**Task goal:**
Take from the entries below the stretch from the line with "DIMENSIUNE: 52-63 cm" through the line with "Le Staking ASTR", and return it exactly, leaving the pictures out.
◇ ◇ ◇ ◇ ◇ ◇ ◇
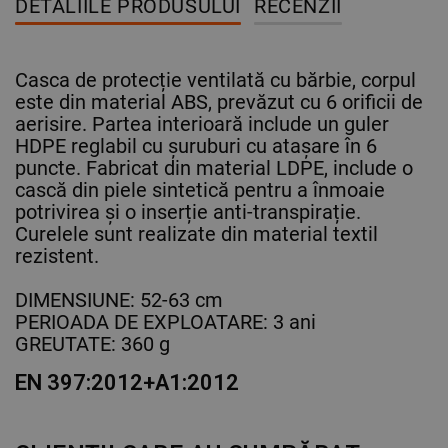
DETALIILE PRODUSULUI
RECENZII
Casca de protecție ventilată cu bărbie, corpul
este din material ABS, prevăzut cu 6 orificii de
aerisire. Partea interioară include un guler
HDPE reglabil cu șuruburi cu atașare în 6
puncte. Fabricat din material LDPE, include o
cască din piele sintetică pentru a înmoaie
potrivirea și o inserție anti-transpirație.
Curelele sunt realizate din material textil
rezistent.
DIMENSIUNE: 52-63 cm
PERIOADA DE EXPLOATARE: 3 ani
GREUTATE: 360 g
EN 397:2012+A1:2012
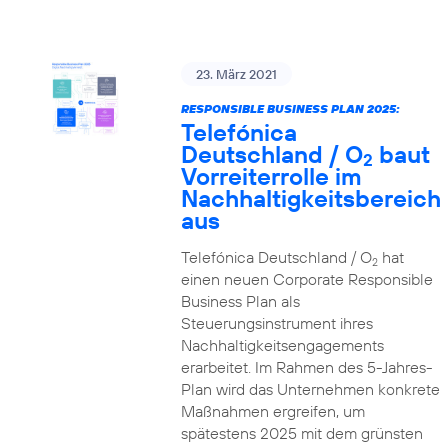
23. März 2021
RESPONSIBLE BUSINESS PLAN 2025:
Telefónica
Deutschland / O
baut
2
Vorreiterrolle im
Nachhaltigkeitsbereich
aus
Telefónica Deutschland / O
hat
2
einen neuen Corporate Responsible
Business Plan als
Steuerungsinstrument ihres
Nachhaltigkeitsengagements
erarbeitet. Im Rahmen des 5-Jahres-
Plan wird das Unternehmen konkrete
Maßnahmen ergreifen, um
spätestens 2025 mit dem grünsten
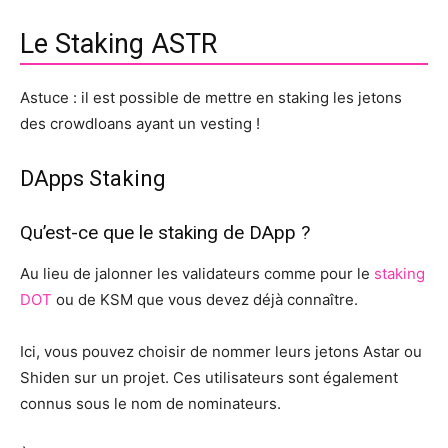
Le Staking ASTR
Astuce : il est possible de mettre en staking les jetons
des crowdloans ayant un vesting !
DApps Staking
Qu’est-ce que le staking de DApp ?
Au lieu de jalonner les validateurs comme pour le
staking
DOT
ou de KSM que vous devez déjà connaître.
Ici, vous pouvez choisir de nommer leurs jetons Astar ou
Shiden sur un projet. Ces utilisateurs sont également
connus sous le nom de nominateurs.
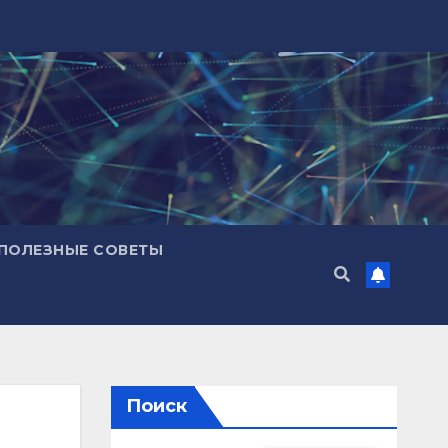
ПОЛЕЗНЫЕ СОВЕТЫ
Поиск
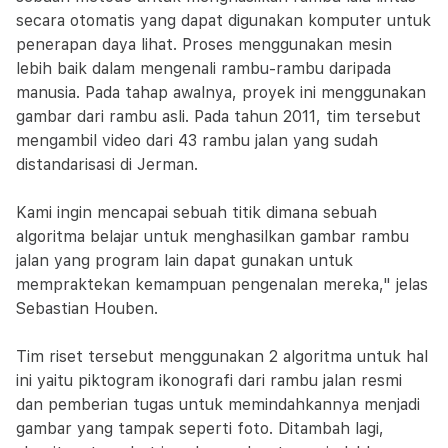
secara otomatis yang dapat digunakan komputer untuk
penerapan daya lihat. Proses menggunakan mesin
lebih baik dalam mengenali rambu-rambu daripada
manusia. Pada tahap awalnya, proyek ini menggunakan
gambar dari rambu asli. Pada tahun 2011, tim tersebut
mengambil video dari 43 rambu jalan yang sudah
distandarisasi di Jerman.
Kami ingin mencapai sebuah titik dimana sebuah
algoritma belajar untuk menghasilkan gambar rambu
jalan yang program lain dapat gunakan untuk
mempraktekan kemampuan pengenalan mereka," jelas
Sebastian Houben.
Tim riset tersebut menggunakan 2 algoritma untuk hal
ini yaitu piktogram ikonografi dari rambu jalan resmi
dan pemberian tugas untuk memindahkannya menjadi
gambar yang tampak seperti foto. Ditambah lagi,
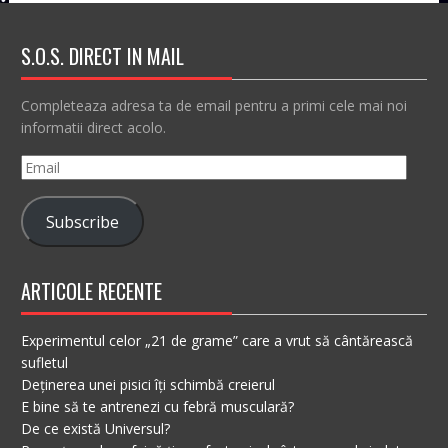
S.O.S. DIRECT IN MAIL
Completeaza adresa ta de email pentru a primi cele mai noi
informatii direct acolo.
Email
Subscribe
ARTICOLE RECENTE
Experimentul celor „21 de grame” care a vrut să cântărească
sufletul
Deținerea unei pisici îți schimbă creierul
E bine să te antrenezi cu febră musculară?
De ce există Universul?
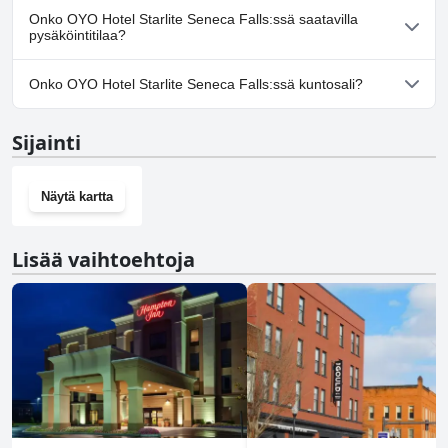
Kyllä, OYO Hotel Starlite Seneca Falls toivottaa koirat
Onko OYO Hotel Starlite Seneca Falls:ssä saatavilla
tervetulleiksi.
pysäköintitilaa?
Kyllä, OYO Hotel Starlite Seneca Falls tarjoaa
Onko OYO Hotel Starlite Seneca Falls:ssä kuntosali?
pysäköintimahdollisuuden.
Ei, OYO Hotel Starlite Seneca Falls ei ole kuntosalia.
Sijainti
Näytä kartta
Lisää vaihtoehtoja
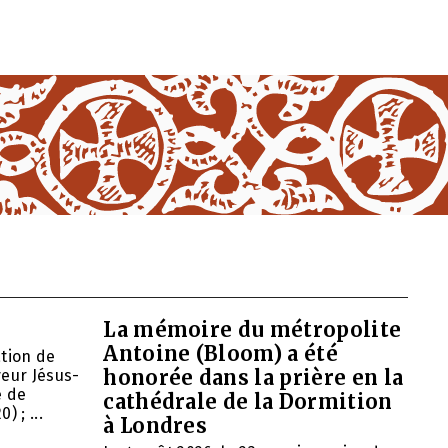
La mémoire du métropolite
Antoine (Bloom) a été
ation de
honorée dans la prière en la
veur Jésus-
e de
cathédrale de la Dormition
 ; ...
à Londres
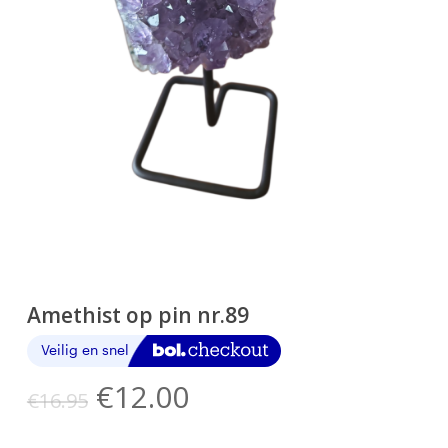
Amethist op pin nr.89
Oorspronkelijke
Huidige
€
12.00
€
16.95
prijs
prijs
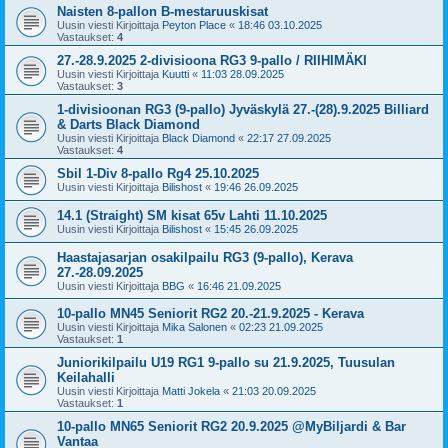
Naisten 8-pallon B-mestaruuskisat
Uusin viesti Kirjoittaja
Peyton Place
«
18:46 03.10.2025
Vastaukset:
4
27.-28.9.2025 2-divisioona RG3 9-pallo / RIIHIMÄKI
Uusin viesti Kirjoittaja
Kuutti
«
11:03 28.09.2025
Vastaukset:
3
1-divisioonan RG3 (9-pallo) Jyväskylä 27.-(28).9.2025 Billiard
& Darts Black Diamond
Uusin viesti Kirjoittaja
Black Diamond
«
22:17 27.09.2025
Vastaukset:
4
Sbil 1-Div 8-pallo Rg4 25.10.2025
Uusin viesti Kirjoittaja
Bilishost
«
19:46 26.09.2025
14.1 (Straight) SM kisat 65v Lahti 11.10.2025
Uusin viesti Kirjoittaja
Bilishost
«
15:45 26.09.2025
Haastajasarjan osakilpailu RG3 (9-pallo), Kerava
27.-28.09.2025
Uusin viesti Kirjoittaja
BBG
«
16:46 21.09.2025
10-pallo MN45 Seniorit RG2 20.-21.9.2025 - Kerava
Uusin viesti Kirjoittaja
Mika Salonen
«
02:23 21.09.2025
Vastaukset:
1
Juniorikilpailu U19 RG1 9-pallo su 21.9.2025, Tuusulan
Keilahalli
Uusin viesti Kirjoittaja
Matti Jokela
«
21:03 20.09.2025
Vastaukset:
1
10-pallo MN65 Seniorit RG2 20.9.2025 @MyBiljardi & Bar
Vantaa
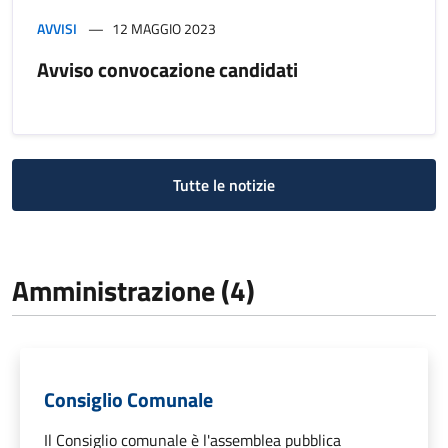
AVVISI
12 MAGGIO 2023
Avviso convocazione candidati
Tutte le notizie
Amministrazione (4)
Consiglio Comunale
Il Consiglio comunale è l'assemblea pubblica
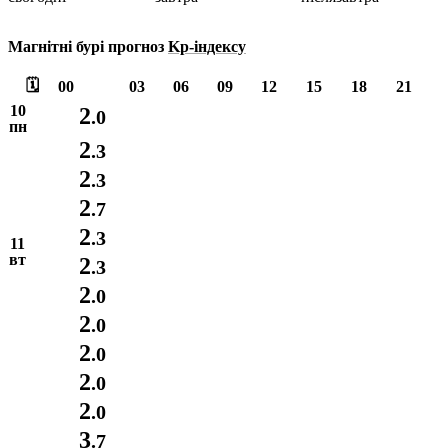
Магнітні бурі прогноз
Kp-індексу
🗓️
00
03
06
09
12
15
18
21
10
2
.0
пн
2
.3
2
.3
2
.7
2
.3
11
вт
2
.3
2
.0
2
.0
2
.0
2
.0
2
.0
3
.7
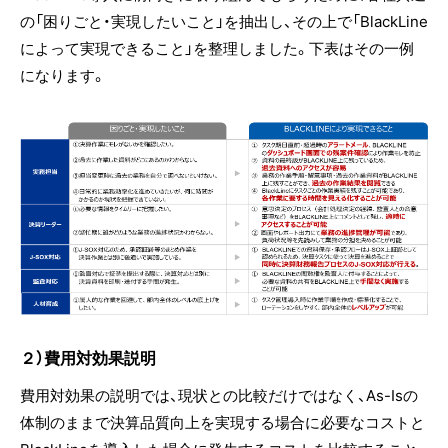
の「困りごと・実現したいこと」を抽出し、その上で「BlackLine
によって実現できること」を整理しました。下表はその一例
になります。
２）費用対効果説明
費用対効果の説明では、現状との比較だけではなく、As-Isの
体制のままで決算品質向上を実現する場合に必要なコストと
◇ ◇ ◇ ◇ ◇ ◇ ◇
**Reply to the task:**
DIMENSIUNE: 52-63 cm
PERIOADA DE EXPLOATARE: 3 ani
GREUTATE: 360 g
EN 397:2012+A1:2012
23. März 2021
RESPONSIBLE BUSINESS PLAN 2025:
Telefónica
Deutschland / O
baut
2
Vorreiterrolle im
Nachhaltigkeitsbereich
aus
Telefónica Deutschland / O
hat
2
einen neuen Corporate Responsible
Business Plan als
Steuerungsinstrument ihres
Nachhaltigkeitsengagements
erarbeitet. Im Rahmen des 5-Jahres-
Plan wird das Unternehmen konkrete
Maßnahmen ergreifen, um
spätestens 2025 mit dem grünsten
Le Staking ASTR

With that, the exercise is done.